Offering these products and providing education is a lot of work “but it’s a labor of love,” Minor explains. “We partner with third parties that help us ensure claims and ingredients. Our team spends a lot of time reviewing the ingredients on each product to make sure it goes above and beyond our standards.”
Consumers who seek out natural and nontoxic health and beauty products also often have another agenda: packaging.
“The health of our environment is one of the most important issues of our time, and consumers know packaging is one of the largest contributors to waste,” says Lisa-Marie Assenza, co-founder and CEO of New York-based Impacked, a marketplace that helps brands source sustainable packaging for beauty and personal care products. “More than half of U.S. consumers today are highly concerned about the environmental impact of packaging in general.”
There are niche companies offering products in “better” packaging. More than 85% of Aveda’s jars contain 100% post-consumer recycled materials, as well as bioplastic, which is mostly derived from plants; Meow Meow Tweet, whose vegan range includes skin and hair products, uses biodegradable tubes that are refillable and reusable; We Are Paradoxx offers packaging that’s 90% plastic-free; and Farmacy’s packaging is sustainably sourced and safe for the environment.

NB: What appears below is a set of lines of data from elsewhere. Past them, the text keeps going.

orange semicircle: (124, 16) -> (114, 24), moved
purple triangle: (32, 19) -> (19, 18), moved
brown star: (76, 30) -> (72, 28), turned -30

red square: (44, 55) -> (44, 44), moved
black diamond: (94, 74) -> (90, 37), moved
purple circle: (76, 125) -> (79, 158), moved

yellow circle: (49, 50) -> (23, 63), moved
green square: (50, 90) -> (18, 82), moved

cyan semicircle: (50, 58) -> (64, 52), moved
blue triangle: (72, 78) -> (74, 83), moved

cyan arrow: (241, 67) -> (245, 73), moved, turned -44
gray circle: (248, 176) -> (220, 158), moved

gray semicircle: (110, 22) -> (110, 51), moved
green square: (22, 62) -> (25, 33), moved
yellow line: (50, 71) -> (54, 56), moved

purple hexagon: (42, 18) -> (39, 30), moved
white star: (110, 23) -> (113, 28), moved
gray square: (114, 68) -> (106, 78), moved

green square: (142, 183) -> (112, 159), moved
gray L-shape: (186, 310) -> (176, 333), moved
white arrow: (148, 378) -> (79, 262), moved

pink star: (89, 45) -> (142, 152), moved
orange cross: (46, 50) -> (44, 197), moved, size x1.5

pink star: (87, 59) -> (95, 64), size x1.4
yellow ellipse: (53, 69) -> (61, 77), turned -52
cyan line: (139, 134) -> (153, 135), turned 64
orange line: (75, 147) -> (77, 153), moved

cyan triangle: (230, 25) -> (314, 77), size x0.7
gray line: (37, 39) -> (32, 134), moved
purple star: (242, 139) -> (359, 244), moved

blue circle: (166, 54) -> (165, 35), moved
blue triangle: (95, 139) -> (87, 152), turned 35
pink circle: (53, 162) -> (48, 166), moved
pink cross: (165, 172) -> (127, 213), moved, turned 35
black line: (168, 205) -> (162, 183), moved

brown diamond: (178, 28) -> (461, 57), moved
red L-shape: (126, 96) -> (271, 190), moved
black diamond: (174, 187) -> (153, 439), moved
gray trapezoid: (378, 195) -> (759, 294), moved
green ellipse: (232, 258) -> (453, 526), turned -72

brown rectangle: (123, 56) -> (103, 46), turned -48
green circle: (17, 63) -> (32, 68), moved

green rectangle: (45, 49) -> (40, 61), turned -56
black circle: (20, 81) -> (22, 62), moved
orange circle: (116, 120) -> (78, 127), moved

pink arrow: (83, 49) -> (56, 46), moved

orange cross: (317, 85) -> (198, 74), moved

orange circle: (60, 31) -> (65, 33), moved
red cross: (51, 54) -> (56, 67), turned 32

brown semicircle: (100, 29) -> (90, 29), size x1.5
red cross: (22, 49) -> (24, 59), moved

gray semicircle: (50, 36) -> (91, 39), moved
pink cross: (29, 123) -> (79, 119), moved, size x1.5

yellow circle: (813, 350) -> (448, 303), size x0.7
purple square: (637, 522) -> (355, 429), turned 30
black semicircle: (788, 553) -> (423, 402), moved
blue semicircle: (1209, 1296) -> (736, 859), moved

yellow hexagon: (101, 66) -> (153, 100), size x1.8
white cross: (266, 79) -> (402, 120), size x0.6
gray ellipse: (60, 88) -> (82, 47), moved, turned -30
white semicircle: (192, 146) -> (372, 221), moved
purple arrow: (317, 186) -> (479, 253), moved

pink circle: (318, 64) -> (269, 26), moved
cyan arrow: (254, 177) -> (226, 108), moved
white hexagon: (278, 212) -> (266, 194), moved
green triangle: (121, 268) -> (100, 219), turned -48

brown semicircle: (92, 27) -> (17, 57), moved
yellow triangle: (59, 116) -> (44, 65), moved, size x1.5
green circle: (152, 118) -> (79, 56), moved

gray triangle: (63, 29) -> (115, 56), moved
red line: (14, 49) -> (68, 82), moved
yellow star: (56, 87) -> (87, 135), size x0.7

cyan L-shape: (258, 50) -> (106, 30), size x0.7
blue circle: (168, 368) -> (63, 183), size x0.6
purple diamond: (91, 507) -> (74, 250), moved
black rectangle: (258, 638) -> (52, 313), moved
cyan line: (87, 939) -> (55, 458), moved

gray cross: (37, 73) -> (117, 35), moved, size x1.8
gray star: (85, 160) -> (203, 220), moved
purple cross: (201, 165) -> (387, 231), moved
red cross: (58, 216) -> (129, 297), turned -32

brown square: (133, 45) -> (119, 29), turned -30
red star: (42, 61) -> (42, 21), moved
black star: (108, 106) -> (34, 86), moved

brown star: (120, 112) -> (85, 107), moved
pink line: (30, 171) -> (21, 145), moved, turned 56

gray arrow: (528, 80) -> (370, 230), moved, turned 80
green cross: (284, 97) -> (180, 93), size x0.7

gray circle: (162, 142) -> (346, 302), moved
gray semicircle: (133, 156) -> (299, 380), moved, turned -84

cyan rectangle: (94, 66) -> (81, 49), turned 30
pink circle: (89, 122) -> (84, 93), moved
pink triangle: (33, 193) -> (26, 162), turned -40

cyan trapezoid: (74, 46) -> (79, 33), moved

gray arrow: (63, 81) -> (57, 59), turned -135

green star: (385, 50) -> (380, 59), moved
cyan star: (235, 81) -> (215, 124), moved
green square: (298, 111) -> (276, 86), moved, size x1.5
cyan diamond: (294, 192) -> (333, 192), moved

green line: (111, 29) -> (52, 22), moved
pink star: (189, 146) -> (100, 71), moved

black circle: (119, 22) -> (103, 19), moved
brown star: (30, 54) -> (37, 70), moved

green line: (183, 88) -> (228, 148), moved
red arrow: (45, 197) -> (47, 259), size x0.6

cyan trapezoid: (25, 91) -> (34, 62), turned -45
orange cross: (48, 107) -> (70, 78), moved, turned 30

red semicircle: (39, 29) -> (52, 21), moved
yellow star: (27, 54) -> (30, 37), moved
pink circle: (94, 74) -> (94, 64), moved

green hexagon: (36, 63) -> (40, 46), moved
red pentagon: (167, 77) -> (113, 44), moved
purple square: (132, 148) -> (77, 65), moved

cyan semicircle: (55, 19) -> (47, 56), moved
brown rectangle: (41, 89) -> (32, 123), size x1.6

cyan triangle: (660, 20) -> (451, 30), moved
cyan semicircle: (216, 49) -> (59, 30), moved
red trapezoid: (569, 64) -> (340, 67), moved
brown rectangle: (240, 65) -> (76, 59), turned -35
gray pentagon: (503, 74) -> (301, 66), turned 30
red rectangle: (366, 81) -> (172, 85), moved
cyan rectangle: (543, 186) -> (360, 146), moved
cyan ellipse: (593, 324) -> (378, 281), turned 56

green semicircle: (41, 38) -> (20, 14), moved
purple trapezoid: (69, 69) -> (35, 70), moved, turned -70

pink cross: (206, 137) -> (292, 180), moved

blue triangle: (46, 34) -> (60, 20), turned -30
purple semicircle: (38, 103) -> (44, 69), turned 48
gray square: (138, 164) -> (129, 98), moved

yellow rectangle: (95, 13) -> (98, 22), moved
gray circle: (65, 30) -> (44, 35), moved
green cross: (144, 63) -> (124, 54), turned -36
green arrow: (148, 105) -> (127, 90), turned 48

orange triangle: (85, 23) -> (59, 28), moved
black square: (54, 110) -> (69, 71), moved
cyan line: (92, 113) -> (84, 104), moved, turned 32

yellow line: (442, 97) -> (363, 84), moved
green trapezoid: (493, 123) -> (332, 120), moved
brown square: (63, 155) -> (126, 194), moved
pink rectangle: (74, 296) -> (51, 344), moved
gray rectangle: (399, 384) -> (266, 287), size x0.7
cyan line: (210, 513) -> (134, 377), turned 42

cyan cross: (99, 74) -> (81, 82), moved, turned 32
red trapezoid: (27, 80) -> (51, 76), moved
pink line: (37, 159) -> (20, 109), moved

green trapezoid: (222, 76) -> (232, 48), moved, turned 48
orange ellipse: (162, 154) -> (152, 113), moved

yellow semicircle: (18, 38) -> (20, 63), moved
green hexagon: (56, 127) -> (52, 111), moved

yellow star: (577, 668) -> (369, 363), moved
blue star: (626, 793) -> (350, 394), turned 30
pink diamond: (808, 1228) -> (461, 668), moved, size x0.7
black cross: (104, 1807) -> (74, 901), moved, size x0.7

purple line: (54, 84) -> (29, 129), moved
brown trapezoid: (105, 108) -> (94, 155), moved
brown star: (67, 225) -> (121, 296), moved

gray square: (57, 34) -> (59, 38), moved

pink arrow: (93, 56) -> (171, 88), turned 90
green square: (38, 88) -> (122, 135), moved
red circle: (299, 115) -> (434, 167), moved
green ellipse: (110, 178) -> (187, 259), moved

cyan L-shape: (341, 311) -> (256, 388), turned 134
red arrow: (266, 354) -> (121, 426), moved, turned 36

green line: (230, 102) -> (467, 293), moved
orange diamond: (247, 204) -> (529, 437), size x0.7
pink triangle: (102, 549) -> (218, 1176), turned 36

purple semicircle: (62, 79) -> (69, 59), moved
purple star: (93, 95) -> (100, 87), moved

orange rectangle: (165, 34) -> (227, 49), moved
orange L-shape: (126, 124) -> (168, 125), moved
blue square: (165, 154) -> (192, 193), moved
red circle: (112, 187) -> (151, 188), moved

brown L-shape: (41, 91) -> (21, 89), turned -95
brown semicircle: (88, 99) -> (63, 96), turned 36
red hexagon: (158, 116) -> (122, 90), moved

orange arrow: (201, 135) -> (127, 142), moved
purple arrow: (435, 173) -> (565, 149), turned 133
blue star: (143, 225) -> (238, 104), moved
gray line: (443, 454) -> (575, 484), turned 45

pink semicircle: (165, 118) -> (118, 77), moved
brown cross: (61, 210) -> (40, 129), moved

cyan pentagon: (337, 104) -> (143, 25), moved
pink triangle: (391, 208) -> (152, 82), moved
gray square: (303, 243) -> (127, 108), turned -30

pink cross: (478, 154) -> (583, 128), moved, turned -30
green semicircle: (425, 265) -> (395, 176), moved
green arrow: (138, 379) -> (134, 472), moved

Consumers expect products to come in packaging that’s at the very least recyclable, and Europe is far ahead of the U.S. in driving improvements. It has introduced a plastic tax, for example, and is leading in creating regulations for consumer goods brands to reduce packaging.
Driving the demand for packaging that’s less harmful for the planet is younger consumers. “They’re looking for a greater purpose and it’s driving consumer demand for more sustainable solutions,” Assenza says.
She expects to soon see more brands move toward refillable products, though this also took a hit during COVID. Brands already offering this include Love, Beauty and Planet, which also launched aluminum shampoo and conditioner bottles this year; Fenty Beauty; Milk Makeup; and even larger players such as Dove and Secret deodorant from Procter & Gamble.
“When you start seeing some of the big consumer goods brands [invest in refillable packaging] it can really help move the market because some of the smaller brands often don’t have the budget,” says Assenza.
She expects refillable packaging to move forward in two ways: Through consumers buying refill bags at the store and filling their own containers at home, or through a program like TerraCycle’s Loop, which is backed by a number of CPG companies, including Unilever and Procter & Gamble, and retailers such as Kroger. Loop collects used containers from consumers’ homes and delivers filled ones.
In health and wellness, one particular area is becoming more important for pet owners and that’s supplements. Sales of these grew 20% during the pandemic, says the National Animal Supplement Council in Sun City West, Ariz.
Online sales of supplements have jumped, partly due to our inability to shop in-person, says Johnna Devereaux, clinical pet nutritionist and director of nutrition and wellness for online retailer Bow Wow Labs.
“More consumers are looking for alternative, proactive and preventative measures to increase their pet’s health,” she says.
They’re particularly looking to products that promote calm and mental balance; probiotics that diversify the gut microbiome and increase overall health; and musculoskeletal products for joint health.
But the main focus, she says, is supplements that will increase pets’ longevity. “However, there’s a big divide between those that are interested in doing this proactively and those looking to address a specific issue, reactively. I feel the trend is definitely changing and more pet parents are looking to find ways to invest in their pet’s wellness, not their sickness.”